◆ **Exercise brief**
Write out each line of the entries exactly, starting at the first and finishing with the line that contains "Radio/WHMSonic Shoutcast Hosting (178, 371)".

◆ **Records**

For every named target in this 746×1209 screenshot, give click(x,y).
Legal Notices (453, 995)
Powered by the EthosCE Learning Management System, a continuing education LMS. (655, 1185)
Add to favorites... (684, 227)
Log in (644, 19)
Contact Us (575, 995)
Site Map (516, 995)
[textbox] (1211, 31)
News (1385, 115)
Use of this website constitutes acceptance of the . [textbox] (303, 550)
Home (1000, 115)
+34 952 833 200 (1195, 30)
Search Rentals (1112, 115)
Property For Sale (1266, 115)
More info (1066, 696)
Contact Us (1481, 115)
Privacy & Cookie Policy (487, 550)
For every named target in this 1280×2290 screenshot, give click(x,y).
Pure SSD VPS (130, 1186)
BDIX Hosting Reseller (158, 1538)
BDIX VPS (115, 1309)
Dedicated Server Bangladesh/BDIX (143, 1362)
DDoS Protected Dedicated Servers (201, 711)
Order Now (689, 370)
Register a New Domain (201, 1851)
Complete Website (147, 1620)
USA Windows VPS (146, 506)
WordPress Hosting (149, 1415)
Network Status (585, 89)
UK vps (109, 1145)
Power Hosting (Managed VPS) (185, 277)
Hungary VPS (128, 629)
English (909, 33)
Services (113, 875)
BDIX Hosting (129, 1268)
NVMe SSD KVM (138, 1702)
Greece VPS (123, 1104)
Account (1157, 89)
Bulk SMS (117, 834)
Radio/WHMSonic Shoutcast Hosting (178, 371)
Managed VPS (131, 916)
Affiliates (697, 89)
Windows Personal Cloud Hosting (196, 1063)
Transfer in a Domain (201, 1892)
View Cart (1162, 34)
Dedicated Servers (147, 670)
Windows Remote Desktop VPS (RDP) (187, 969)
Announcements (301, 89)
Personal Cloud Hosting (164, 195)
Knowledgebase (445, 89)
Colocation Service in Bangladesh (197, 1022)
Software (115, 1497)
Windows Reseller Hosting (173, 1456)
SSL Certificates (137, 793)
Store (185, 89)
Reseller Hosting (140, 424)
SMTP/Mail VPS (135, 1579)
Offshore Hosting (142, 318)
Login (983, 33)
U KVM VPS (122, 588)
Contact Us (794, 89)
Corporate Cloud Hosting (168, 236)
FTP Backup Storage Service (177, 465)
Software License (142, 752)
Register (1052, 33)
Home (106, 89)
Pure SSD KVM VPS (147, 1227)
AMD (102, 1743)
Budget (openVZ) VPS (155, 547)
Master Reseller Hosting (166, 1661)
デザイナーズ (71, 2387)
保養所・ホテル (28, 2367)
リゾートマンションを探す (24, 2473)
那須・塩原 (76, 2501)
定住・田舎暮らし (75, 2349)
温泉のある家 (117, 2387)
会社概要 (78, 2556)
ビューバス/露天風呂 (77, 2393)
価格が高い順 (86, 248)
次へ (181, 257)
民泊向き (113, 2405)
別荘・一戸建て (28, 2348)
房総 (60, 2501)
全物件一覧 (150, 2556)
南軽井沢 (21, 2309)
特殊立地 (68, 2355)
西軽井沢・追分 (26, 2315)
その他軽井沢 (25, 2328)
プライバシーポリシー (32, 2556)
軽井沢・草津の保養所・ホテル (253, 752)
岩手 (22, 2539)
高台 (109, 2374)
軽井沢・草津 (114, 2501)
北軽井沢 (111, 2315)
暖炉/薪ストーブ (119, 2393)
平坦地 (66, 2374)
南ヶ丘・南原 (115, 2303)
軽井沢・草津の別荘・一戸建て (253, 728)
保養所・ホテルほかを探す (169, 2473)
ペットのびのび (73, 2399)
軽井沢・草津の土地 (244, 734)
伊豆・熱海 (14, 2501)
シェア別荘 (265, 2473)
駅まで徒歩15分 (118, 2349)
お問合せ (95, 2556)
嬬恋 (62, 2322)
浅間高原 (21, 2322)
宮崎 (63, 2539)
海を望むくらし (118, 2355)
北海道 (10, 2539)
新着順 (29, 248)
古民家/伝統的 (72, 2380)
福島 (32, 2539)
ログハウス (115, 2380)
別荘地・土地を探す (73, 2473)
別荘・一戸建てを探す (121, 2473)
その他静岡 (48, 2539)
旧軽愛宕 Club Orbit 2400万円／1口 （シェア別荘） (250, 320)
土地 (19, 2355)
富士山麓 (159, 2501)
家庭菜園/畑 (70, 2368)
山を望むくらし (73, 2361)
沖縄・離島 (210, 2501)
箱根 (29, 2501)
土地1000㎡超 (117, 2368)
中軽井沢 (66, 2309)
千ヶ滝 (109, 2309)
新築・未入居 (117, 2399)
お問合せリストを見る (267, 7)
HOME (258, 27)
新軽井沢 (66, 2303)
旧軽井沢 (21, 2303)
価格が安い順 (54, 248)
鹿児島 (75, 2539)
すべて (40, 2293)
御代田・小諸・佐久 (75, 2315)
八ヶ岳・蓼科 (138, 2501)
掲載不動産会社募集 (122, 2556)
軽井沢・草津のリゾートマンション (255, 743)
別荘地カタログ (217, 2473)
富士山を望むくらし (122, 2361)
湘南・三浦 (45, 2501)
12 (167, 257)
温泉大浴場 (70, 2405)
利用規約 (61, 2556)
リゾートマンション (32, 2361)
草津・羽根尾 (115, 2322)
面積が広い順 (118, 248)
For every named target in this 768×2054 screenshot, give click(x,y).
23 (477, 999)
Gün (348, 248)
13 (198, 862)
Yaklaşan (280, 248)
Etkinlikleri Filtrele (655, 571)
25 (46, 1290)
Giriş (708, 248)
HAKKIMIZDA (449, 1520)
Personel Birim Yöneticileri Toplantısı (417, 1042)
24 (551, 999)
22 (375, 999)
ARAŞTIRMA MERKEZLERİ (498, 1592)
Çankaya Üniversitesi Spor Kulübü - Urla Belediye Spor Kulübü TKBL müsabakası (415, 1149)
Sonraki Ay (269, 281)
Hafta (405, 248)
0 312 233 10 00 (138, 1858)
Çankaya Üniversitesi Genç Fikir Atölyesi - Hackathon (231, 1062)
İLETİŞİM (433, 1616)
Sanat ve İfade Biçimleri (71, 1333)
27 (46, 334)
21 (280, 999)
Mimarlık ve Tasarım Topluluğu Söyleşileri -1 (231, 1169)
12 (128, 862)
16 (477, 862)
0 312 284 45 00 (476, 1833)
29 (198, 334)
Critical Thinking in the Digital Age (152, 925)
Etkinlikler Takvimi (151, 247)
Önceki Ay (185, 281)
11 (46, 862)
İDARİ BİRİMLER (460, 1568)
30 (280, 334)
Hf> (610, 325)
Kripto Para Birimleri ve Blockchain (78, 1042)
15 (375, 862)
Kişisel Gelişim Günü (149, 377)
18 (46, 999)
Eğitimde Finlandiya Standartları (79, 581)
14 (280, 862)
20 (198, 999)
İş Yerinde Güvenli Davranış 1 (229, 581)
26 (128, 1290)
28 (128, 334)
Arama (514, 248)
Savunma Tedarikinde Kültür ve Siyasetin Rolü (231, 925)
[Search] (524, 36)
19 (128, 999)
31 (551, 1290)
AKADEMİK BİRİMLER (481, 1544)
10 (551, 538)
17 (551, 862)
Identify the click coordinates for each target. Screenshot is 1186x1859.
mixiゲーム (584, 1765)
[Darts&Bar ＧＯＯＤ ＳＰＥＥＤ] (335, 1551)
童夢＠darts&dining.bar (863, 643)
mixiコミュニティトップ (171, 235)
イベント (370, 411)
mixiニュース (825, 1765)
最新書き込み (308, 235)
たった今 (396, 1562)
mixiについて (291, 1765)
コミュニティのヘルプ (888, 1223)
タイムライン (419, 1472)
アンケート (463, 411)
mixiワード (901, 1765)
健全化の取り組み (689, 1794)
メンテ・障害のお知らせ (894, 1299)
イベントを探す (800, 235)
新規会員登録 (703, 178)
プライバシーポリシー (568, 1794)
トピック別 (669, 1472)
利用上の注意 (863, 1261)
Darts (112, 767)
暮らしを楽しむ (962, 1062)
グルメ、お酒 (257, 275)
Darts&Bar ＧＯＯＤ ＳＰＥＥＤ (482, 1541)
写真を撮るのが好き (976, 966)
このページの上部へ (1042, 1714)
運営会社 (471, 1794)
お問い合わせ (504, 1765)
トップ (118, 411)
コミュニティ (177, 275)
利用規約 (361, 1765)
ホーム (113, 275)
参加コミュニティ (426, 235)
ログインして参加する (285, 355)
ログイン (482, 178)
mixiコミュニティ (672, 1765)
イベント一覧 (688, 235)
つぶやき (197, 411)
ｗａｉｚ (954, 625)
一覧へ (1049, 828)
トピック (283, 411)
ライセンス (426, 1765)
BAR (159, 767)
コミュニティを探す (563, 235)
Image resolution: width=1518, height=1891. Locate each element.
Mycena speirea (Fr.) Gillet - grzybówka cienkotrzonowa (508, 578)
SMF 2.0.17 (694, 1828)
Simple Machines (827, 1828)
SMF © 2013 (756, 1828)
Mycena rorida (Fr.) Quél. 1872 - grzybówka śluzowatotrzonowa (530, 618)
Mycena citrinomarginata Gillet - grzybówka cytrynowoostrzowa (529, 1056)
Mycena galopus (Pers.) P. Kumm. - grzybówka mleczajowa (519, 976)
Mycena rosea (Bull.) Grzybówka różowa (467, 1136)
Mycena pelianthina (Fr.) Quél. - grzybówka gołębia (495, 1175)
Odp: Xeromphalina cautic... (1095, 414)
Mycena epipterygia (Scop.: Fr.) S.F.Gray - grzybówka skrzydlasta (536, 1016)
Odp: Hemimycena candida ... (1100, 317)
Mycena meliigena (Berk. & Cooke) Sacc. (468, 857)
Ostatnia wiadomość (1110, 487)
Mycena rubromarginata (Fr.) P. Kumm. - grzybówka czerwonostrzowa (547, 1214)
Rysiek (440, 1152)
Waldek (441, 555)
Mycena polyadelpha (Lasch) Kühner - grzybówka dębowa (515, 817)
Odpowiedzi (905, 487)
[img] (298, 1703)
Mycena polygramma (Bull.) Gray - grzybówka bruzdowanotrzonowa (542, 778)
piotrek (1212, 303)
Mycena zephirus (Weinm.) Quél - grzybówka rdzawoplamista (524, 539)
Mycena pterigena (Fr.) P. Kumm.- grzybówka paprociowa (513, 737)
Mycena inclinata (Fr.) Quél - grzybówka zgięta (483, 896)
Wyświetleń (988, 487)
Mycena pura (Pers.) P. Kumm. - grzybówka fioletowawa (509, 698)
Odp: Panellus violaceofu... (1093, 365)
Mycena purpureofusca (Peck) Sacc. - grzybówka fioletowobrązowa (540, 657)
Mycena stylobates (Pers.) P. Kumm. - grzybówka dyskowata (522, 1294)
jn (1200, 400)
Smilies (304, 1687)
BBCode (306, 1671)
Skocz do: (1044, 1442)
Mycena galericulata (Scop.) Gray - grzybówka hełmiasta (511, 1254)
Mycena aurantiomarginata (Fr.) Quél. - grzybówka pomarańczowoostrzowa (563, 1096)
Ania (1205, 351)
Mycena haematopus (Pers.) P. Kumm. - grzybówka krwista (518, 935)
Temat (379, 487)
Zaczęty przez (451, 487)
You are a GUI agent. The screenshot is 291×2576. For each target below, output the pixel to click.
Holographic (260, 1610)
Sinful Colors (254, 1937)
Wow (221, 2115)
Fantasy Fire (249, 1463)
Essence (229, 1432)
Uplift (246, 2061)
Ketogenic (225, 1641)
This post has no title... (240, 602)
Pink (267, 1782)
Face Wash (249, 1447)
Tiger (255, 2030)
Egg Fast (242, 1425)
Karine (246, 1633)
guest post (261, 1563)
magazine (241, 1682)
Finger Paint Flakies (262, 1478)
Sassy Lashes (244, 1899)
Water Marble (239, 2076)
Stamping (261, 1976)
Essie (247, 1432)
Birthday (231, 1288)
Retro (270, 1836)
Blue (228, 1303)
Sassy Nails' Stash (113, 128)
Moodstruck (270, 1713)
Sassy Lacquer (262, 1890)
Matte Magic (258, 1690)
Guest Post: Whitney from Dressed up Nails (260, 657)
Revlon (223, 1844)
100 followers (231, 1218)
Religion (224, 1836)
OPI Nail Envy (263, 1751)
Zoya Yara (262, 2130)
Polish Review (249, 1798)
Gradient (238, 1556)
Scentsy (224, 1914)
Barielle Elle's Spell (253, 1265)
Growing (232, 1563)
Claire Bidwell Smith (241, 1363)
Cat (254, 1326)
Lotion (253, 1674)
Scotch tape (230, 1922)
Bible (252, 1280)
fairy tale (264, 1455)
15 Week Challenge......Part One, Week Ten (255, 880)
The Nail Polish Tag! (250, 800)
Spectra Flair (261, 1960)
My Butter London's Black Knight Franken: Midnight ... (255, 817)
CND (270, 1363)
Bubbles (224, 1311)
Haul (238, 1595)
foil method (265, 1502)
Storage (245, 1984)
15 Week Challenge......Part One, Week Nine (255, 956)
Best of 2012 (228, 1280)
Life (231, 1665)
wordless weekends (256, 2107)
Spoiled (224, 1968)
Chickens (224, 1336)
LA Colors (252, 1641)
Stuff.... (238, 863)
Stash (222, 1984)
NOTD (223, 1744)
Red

◆ **Exercise response**
For every named target in this 746×1209 screenshot, give click(x,y).
Legal Notices (453, 995)
Powered by the EthosCE Learning Management System, a continuing education LMS. (655, 1185)
Add to favorites... (684, 227)
Log in (644, 19)
Contact Us (575, 995)
Site Map (516, 995)
[textbox] (1211, 31)
News (1385, 115)
Use of this website constitutes acceptance of the . [textbox] (303, 550)
Home (1000, 115)
+34 952 833 200 (1195, 30)
Search Rentals (1112, 115)
Property For Sale (1266, 115)
More info (1066, 696)
Contact Us (1481, 115)
Privacy & Cookie Policy (487, 550)
For every named target in this 1280×2290 screenshot, give click(x,y).
Pure SSD VPS (130, 1186)
BDIX Hosting Reseller (158, 1538)
BDIX VPS (115, 1309)
Dedicated Server Bangladesh/BDIX (143, 1362)
DDoS Protected Dedicated Servers (201, 711)
Order Now (689, 370)
Register a New Domain (201, 1851)
Complete Website (147, 1620)
USA Windows VPS (146, 506)
WordPress Hosting (149, 1415)
Network Status (585, 89)
UK vps (109, 1145)
Power Hosting (Managed VPS) (185, 277)
Hungary VPS (128, 629)
English (909, 33)
Services (113, 875)
BDIX Hosting (129, 1268)
NVMe SSD KVM (138, 1702)
Greece VPS (123, 1104)
Account (1157, 89)
Bulk SMS (117, 834)
Radio/WHMSonic Shoutcast Hosting (178, 371)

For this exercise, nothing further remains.